Only when we grasp just how indebted we are to our Heavenly Father can we appreciate just how merciful He is to us. The father didn’t owe the younger son anything; the younger son owed everything to his father, and then some. And yet, when the father caught sight of him, he ran to him, embraced him, fitted him with the finest clothes, and threw a feast for him. The extravagance of the father’s mercy is beyond comprehension in light of his son’s indebtedness. And the same is true for our Heavenly Father’s mercy toward us: the extravagance of it is beyond comprehension.

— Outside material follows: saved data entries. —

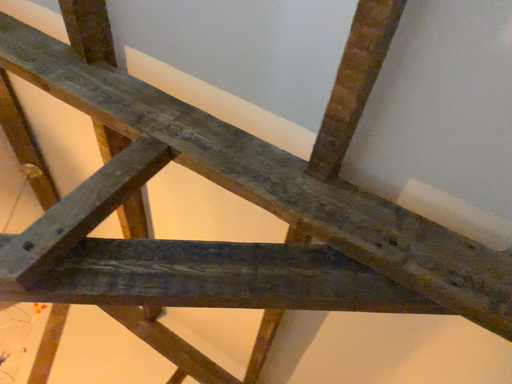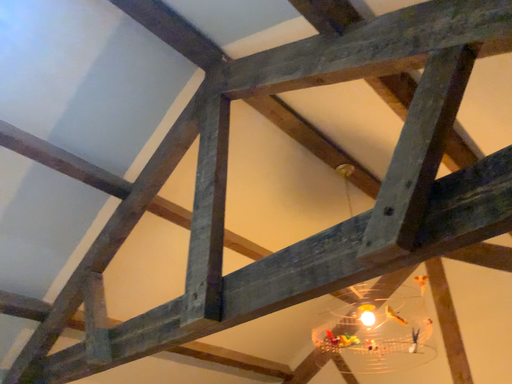 Question: Which way did the camera rotate in the video?

Choices:
 (A) rotated downward
 (B) rotated upward

Answer: (A) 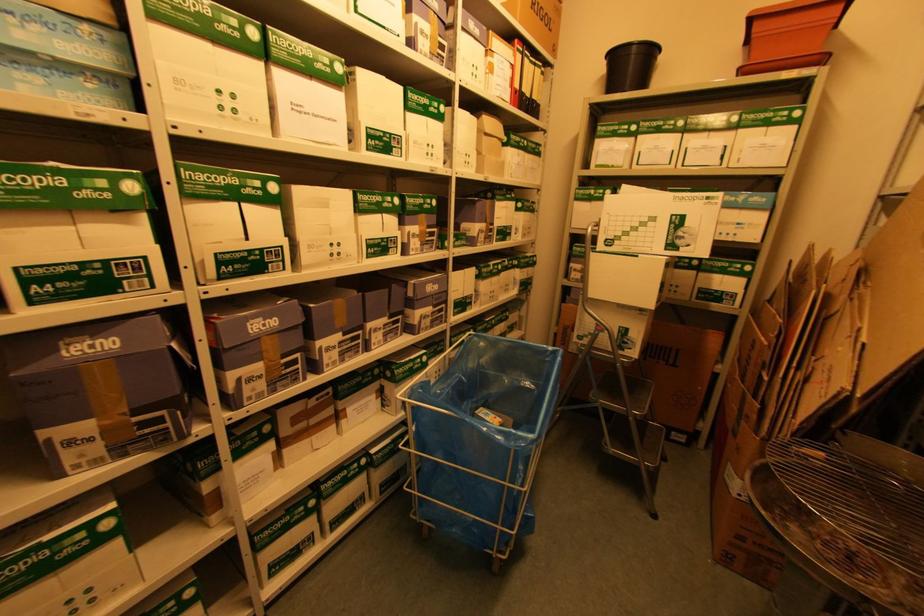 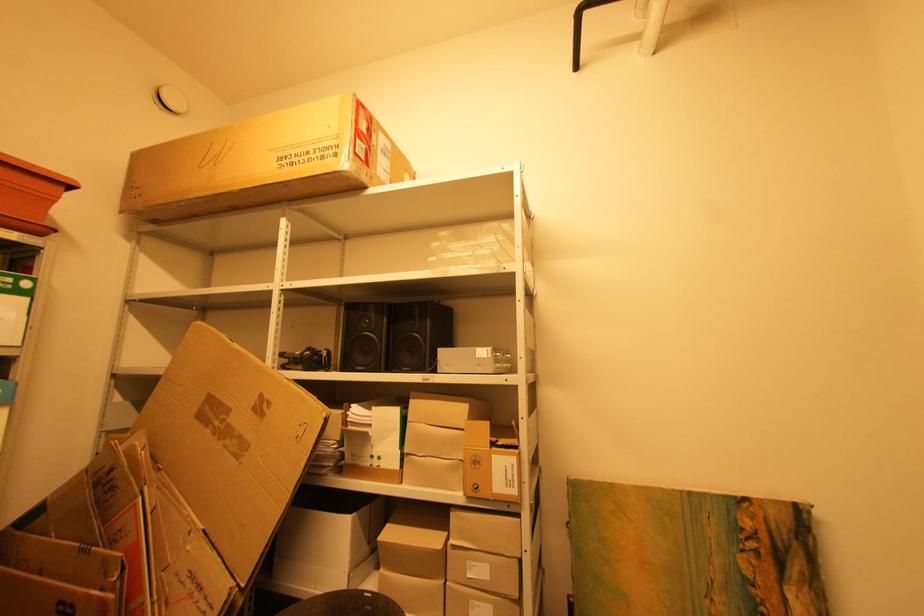 Question: The camera is either moving clockwise (left) or counter-clockwise (right) around the object. The first image is from the beginning of the video and the second image is from the end. Is the camera moving left or right when shooting the video?

Choices:
 (A) Left
 (B) Right

Answer: (A) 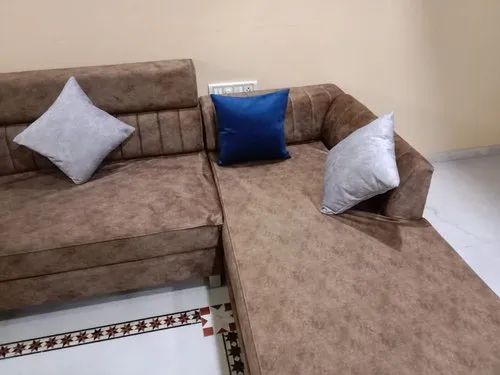 Where is `gray floor`? gray floor is located at coordinates (470, 210). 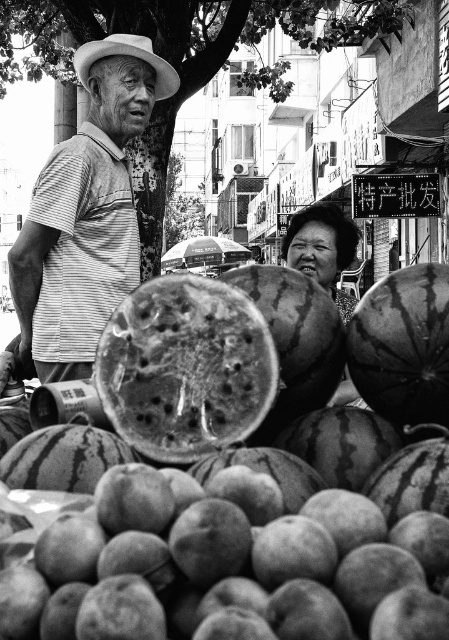 You are a customer at the market looking to buy a watermelon. You see the ripe green watermelon at center and the smooth dark green watermelon at center. Which one is placed above the other?

The smooth dark green watermelon at center is placed above the ripe green watermelon at center because the ripe green watermelon at center is positioned under it.

You are a customer at the market and want to buy fruits. You see the smooth brown peaches at lower center and the ripe green watermelon at center. Which fruit is bigger in size?

The smooth brown peaches at lower center has a larger size compared to the ripe green watermelon at center. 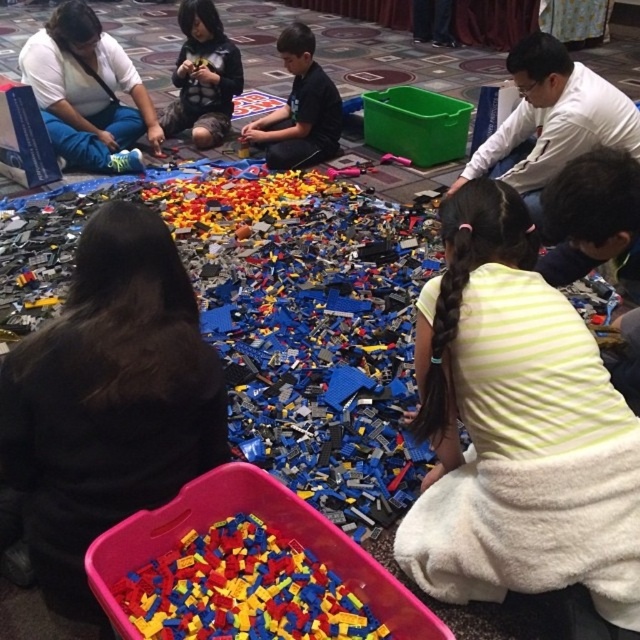 Between white matte shirt at upper right and matte black shirt at upper center, which one has less height?

white matte shirt at upper right

Does white matte shirt at upper right lie in front of matte black shirt at upper center?

Yes, white matte shirt at upper right is closer to the viewer.

Which is in front, point (584, 125) or point (196, 45)?

Point (584, 125) is more forward.

You are a GUI agent. You are given a task and a screenshot of the screen. Output one action in this format:
    pyautogui.click(x=<x>, y=<y>)
    Task: Click on the white matte shirt at upper right
    
    Given the screenshot: What is the action you would take?
    pyautogui.click(x=552, y=118)

Does brick-like plastic toys at lower center appear over smooth black shirt at center?

No.

Is brick-like plastic toys at lower center to the right of smooth black shirt at center from the viewer's perspective?

Correct, you'll find brick-like plastic toys at lower center to the right of smooth black shirt at center.

Locate an element on the screen. The height and width of the screenshot is (640, 640). brick-like plastic toys at lower center is located at coordinates (243, 589).

What do you see at coordinates (300, 108) in the screenshot? I see `smooth black shirt at center` at bounding box center [300, 108].

Does smooth black shirt at center have a lesser height compared to matte black shirt at upper center?

Correct, smooth black shirt at center is not as tall as matte black shirt at upper center.

In order to click on smooth black shirt at center in this screenshot , I will do pyautogui.click(x=300, y=108).

In order to click on smooth black shirt at center in this screenshot , I will do `click(300, 108)`. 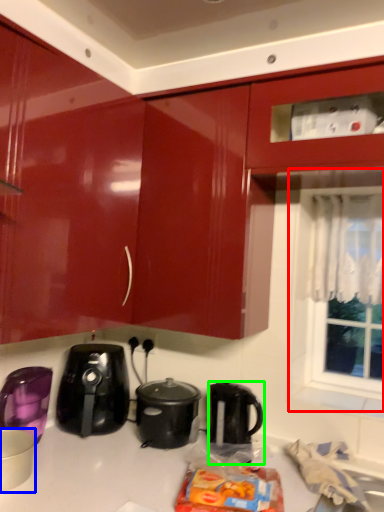 Question: Estimate the real-world distances between objects in this image. Which object is farther from window (highlighted by a red box), kitchen appliance (highlighted by a blue box) or kettle (highlighted by a green box)?

Choices:
 (A) kitchen appliance
 (B) kettle

Answer: (A) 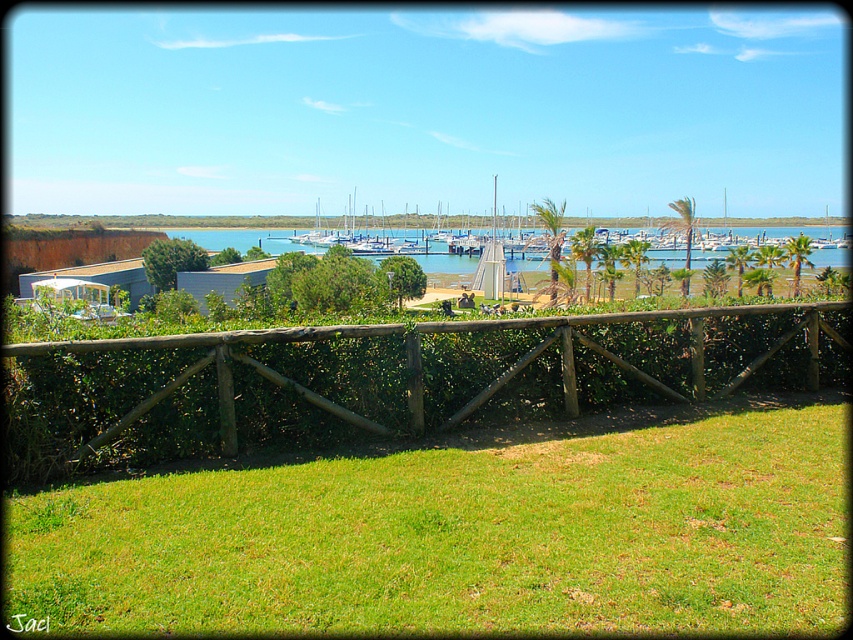 Question: Is brown wooden fence at center to the left of green leafy hedge at center from the viewer's perspective?

Choices:
 (A) yes
 (B) no

Answer: (B)

Question: Which of the following is the farthest from the observer?

Choices:
 (A) (193, 444)
 (B) (397, 486)
 (C) (151, 250)

Answer: (C)

Question: Which point appears closest to the camera in this image?

Choices:
 (A) (178, 445)
 (B) (198, 257)
 (C) (167, 604)

Answer: (C)

Question: Is green grass at lower center wider than green leafy hedge at center?

Choices:
 (A) yes
 (B) no

Answer: (A)

Question: Which object is closer to the camera taking this photo?

Choices:
 (A) green leafy hedge at center
 (B) brown wooden fence at center

Answer: (B)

The Mass we celebrate each Sunday is the feast of the Father’s mercy. We owe God everything. One of the ways we attempt to repay this debt, even though it is ultimately beyond repayment, is to participate in Mass. And Mass isn’t efficient, it’s extravagant. We recognize that there is never a point where we can say, “that’s enough.” What we owe God, in terms of worship, is always more than what we can offer Him. That is why we wear costly vestments and use vessels made out of gold at Mass. That’s why we build expensive churches. That’s also we repeat things at Mass. When we sing the Sanctus, it would be more efficient to say, “Holy Lord, God of Hosts,” but instead we say, “Holy, Holy, Holy Lord, God of Hosts.” When we sing the Gloria, it would be more efficient to say, “we praise you for your glory,” but instead we say, “we praise you, we bless you, we adore you, we glorify you, we give you thanks for your great glory.” All of these mean the about same thing, but we repeat them, we string them together, because we recognize that we can never worship God enough. It’s not efficiency, but extravagance, which is proper to our worship. Our indebtedness to God is too great to ever say, “that’s enough.”
So where are we at in our sense of indebtedness to God? This sense of indebtedness is not meant to make us feel bad, but to make us acknowledge just how incomprehensible God’s mercy is toward us. If we think we have fulfilled all our debts to God by avoiding sin and going to Mass, then we are like the older son. If we don’t think sin is big deal or that deliberately skipping Mass is a grave injustice, then we are like the younger son, but we haven’t yet come to our senses and decided to come home. Just as the father’s mercy was on offer to both sons in the gospel, so is our Heavenly Father’s mercy on offer to us. Let’s acknowledge our indebtedness, let’s be reconciled to our Father, and let’s join in the feast of His unfathomable and inexhaustible mercy. Amen.